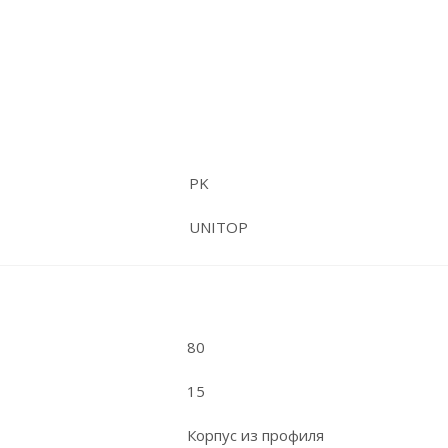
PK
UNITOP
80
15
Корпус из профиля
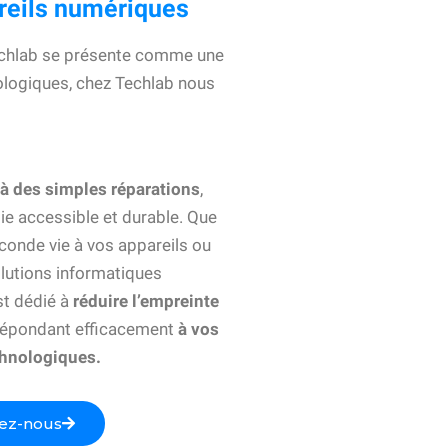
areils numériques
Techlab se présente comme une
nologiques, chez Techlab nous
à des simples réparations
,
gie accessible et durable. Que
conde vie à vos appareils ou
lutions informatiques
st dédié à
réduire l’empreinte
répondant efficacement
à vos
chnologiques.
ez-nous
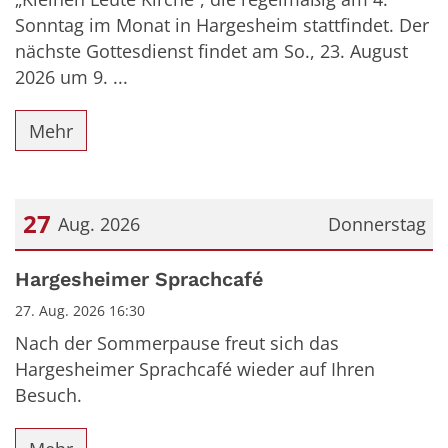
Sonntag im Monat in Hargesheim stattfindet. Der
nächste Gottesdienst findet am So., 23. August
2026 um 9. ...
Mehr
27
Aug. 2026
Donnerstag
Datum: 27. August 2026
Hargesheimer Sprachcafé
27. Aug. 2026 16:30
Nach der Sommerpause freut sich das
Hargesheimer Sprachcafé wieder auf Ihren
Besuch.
● ● ● ● ●
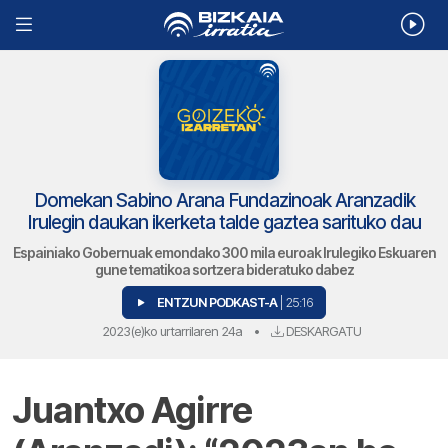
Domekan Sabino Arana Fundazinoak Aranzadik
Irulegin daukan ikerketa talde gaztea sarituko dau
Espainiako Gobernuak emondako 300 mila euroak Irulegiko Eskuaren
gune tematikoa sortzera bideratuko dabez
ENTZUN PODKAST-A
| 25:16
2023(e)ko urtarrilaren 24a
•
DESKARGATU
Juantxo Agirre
● ● ● ● ●
Exercise description:
Go through the entries and copy each line holding the string "Sprachcafé".

Solution to this problem:
Hargesheimer Sprachcafé
Hargesheimer Sprachcafé wieder auf Ihren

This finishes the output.